With which of these two statements do you tend to agree?:
A. Regardless of what the qualities and faults of one’s parents are, one must always love and respect them.
B. One does not have the duty to respect and love parents who have not earned it by their behaviour and attitudes.

i took the “A. Always” responses and plotted them against the 2011 Corruption Perceptions Index results — and got a correlation of -0.72 (so the more you feel you should always love/respect your parents no matter how horrible they are, the more corrupt you’re likely to be – click on chart for LARGER view):

here’s the data table for the above chart sorted by the “Always” responses (highest to lowest). i’ve got the fbd marriage groups (the arabs & co.) in red, and the european groups that i think have been outbreeding for the longest (netherlands, germany, great britain, belgium and france — there might be a few more that need to be included — like the swedes?) in blue (click on table for LARGER view):

note that the italians exhibit much more familism (79.40%) on this scale than the population of great britain (65.10%) and are also more corrupt (3.9 on the cpi versus 7.8 for the british). this appears to support what i found in my familism in the u.s. of a. post the other day — that italian-americans are more familistic than anglo-americans. (see this post for some recent history on inbreeding in italy.)

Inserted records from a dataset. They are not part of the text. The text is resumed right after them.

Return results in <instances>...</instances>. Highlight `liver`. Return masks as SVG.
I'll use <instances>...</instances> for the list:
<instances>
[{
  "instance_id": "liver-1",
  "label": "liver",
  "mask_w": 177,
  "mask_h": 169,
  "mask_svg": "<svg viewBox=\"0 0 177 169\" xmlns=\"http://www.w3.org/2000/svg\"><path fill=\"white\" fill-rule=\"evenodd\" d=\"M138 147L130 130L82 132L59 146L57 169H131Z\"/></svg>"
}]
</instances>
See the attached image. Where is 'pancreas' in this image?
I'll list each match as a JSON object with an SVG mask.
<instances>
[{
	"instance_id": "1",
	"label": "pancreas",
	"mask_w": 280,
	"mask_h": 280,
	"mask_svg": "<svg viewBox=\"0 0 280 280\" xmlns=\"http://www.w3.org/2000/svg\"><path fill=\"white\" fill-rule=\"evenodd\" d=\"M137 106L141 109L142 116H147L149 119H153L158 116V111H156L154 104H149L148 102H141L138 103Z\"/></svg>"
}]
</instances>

similarly, the irish (in ireland) respect their parents no matter what more than the british (71.90% vs. 65.10%), but they’re not at all as corrupt as the italians (7.5 on the cpi). and the roman catholic irish in the u.s. are more familistic than anglo-americans. (see this post for a brief history of inbreeding/mating patterns in ireland.)

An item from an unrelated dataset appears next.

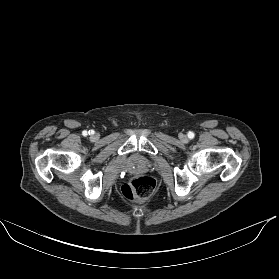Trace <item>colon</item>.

and mexicans! 90.20% said they’d respect their parents no matter what. 3.0 on the cpi. and very familistic in the u.s. (see this post for a little info on the history of inbreeding/mating patterns in part of mexico.)

these, i think, are innate, not just learned, feelings (reinforced by cultural practices, i’m sure), and they’re not going to change anytime soon as shown by the fact that italian- and irish-americans are still very familistic despite living amongst the anglo-americans for several generations now.